The journey of life is to make us stronger, to make us braver, to make us able to use every single weapon at out disposal. And by avoiding doing human sales, I enabled myself to stay safely in my comfort zone. Don’t get me wrong, the Facebook campaigns that didn’t work killed me and I grew and learnt until some did. But fundamentally I was staying away from overcoming my big fear.
And God loves us too much to let us hide from the journey we need to be on.
As Joseph Campbell the writer behind Star Wars says – “The cave you fear to enter, holds the treasure you seek”.
Life will keep bringing you the lesson you need until you walk through it. Until you pick up your LightSaber and enter that cave and defeat it. And I know in my soul that for me personally, my businesses will not work until I take on this challenge and become good at sales.
Remember my definition about Good, Great and Hum. Anyone can be good at anything, with enough work, practice, sweat, hours and a good enough teacher. To be great at something, you need to have a passion or natural talent on top of that. And to HUM, you need to be called to it, to serve others through it. A purpose.
So I have no aspirations of becoming great at sales. It’s not my destination. It’s a means to my end of building enough revenue that I can keep Working Women’s Wealth running. That it doesn’t drain our savings, but pays for itself.
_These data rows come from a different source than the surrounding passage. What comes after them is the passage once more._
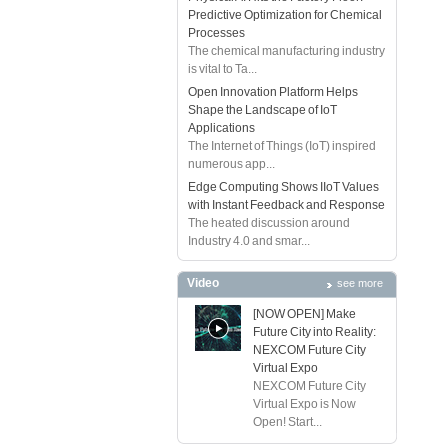
Predictive Optimization for Chemical
Processes
The chemical manufacturing industry
is vital to Ta...
Open Innovation Platform Helps
Shape the Landscape of IoT
Applications
The Internet of Things (IoT) inspired
numerous app...
Edge Computing Shows IIoT Values
with Instant Feedback and Response
The heated discussion around
Industry 4.0 and smar...
Video
see more
[NOW OPEN] Make
Future City into Reality:
NEXCOM Future City
Virtual Expo
NEXCOM Future City
Virtual Expo is Now
Open! Start...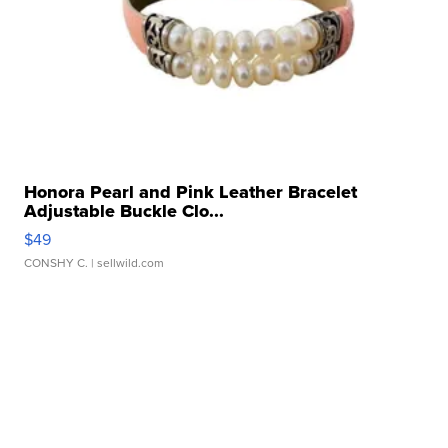
Honora Pearl and Pink Leather Bracelet
Adjustable Buckle Clo...
$49
CONSHY C.
| sellwild.com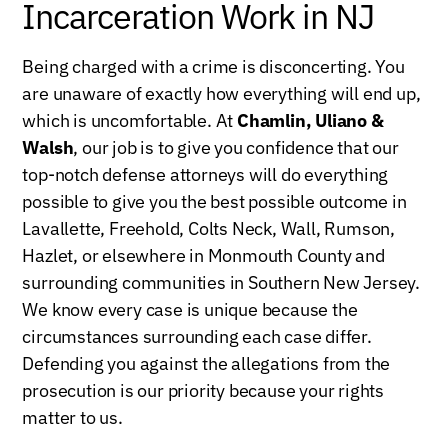
Incarceration Work in NJ
Being charged with a crime is disconcerting. You
are unaware of exactly how everything will end up,
which is uncomfortable. At
Chamlin, Uliano &
Walsh
, our job is to give you confidence that our
top-notch defense attorneys will do everything
possible to give you the best possible outcome in
Lavallette, Freehold, Colts Neck, Wall, Rumson,
Hazlet, or elsewhere in Monmouth County and
surrounding communities in Southern New Jersey.
We know every case is unique because the
circumstances surrounding each case differ.
Defending you against the allegations from the
prosecution is our priority because your rights
matter to us.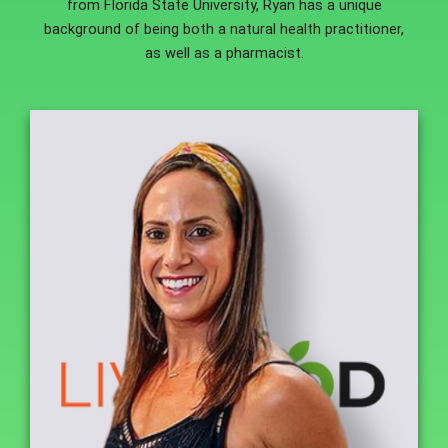
from Florida State University, Ryan has a unique
background of being both a natural health practitioner,
as well as a pharmacist.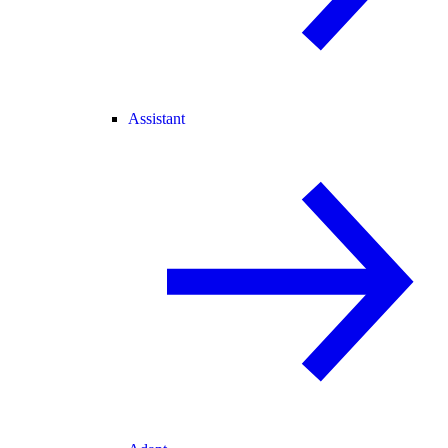
Assistant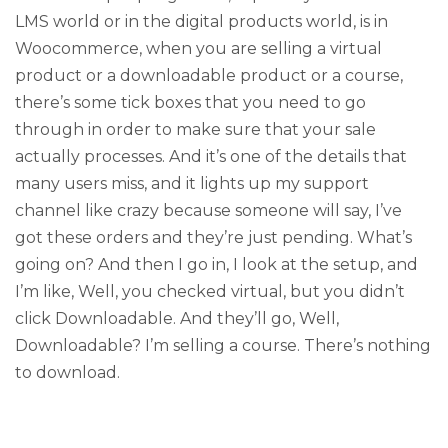
LMS world or in the digital products world, is in
Woocommerce, when you are selling a virtual
product or a downloadable product or a course,
there’s some tick boxes that you need to go
through in order to make sure that your sale
actually processes. And it’s one of the details that
many users miss, and it lights up my support
channel like crazy because someone will say, I’ve
got these orders and they’re just pending. What’s
going on? And then I go in, I look at the setup, and
I’m like, Well, you checked virtual, but you didn’t
click Downloadable. And they’ll go, Well,
Downloadable? I’m selling a course. There’s nothing
to download.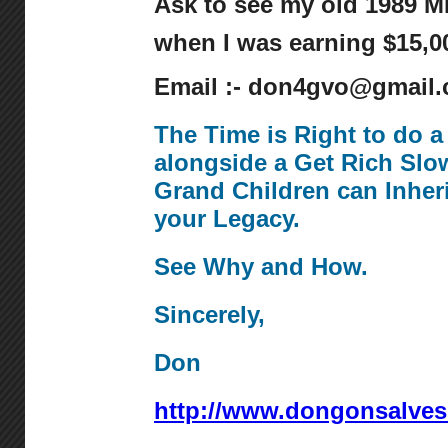
Ask to see my old 1989 
when I was earning $15,00
Email :- don4gvo@gmail
The Time is Right to do 
alongside a Get Rich Slo
Grand Children can Inher
your Legacy.
See Why and How.
Sincerely,
Don
http://www.dongonsalve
And sales, or revenue, is the life-blood of any business. And if my choice is to not be employed by someone else, I need to become good enough at it that I can earn enough money to eventually get others to do it for me.
But more importantly, I need to enter the cave and conquer the fear. For me, for my personal growth journey, and to unlock the door to grow my business.
By enabling it with money, I enabled myself to avoid it, to avoid the fears and pain. It works in the short-term, but enablement never works in the long term. And I just prolonged what I should have done in the beginning – pick up my LightSaber, enter the cave, build the muscle, skill and strength to fight and fly.
The issue of financial enablement is tough, as it enters into the world of ‘showing love’, providing and protecting, safety and security. Money is always entwined with the bottom of Maslow’s deepest needs for human beings. It’s difficult to know what exactly the right amount is – where that line between supporting and enabling is. And for each child and each human, that line is at a different place.
One of my mum’s good friends says, “You need to give children a safety net, not a hammock”. They need to know that if they fall from the tight rope of life, there’s a net to help them bounce back, and they don’t just park there, enjoying the hammock and never leaving.
And sometimes, tough love is needed.
For me, I should always have known that if any disaster had ever happened, that money was in my homeloan that I could have used. But wasn’t for me to sit in the hammock and avoid the hard lessons I needed to grow.
So, whilst I could definitely put my hand in my cookie jar and take the money I need to get myself back on track, I’ve chosen not to. I’ve chosen to embrace the struggle. As hard as it is, I’m going to fight my way out of my cocoon, cutting every expense possible. And then, I’m going to pick up my LightSaber and enter the cave, and build the relationships and deals I need to get the revenue so that I can teach a million women about money. I know it will be hard, but if I don’t do it now, it will keep coming back until I learn this lesson.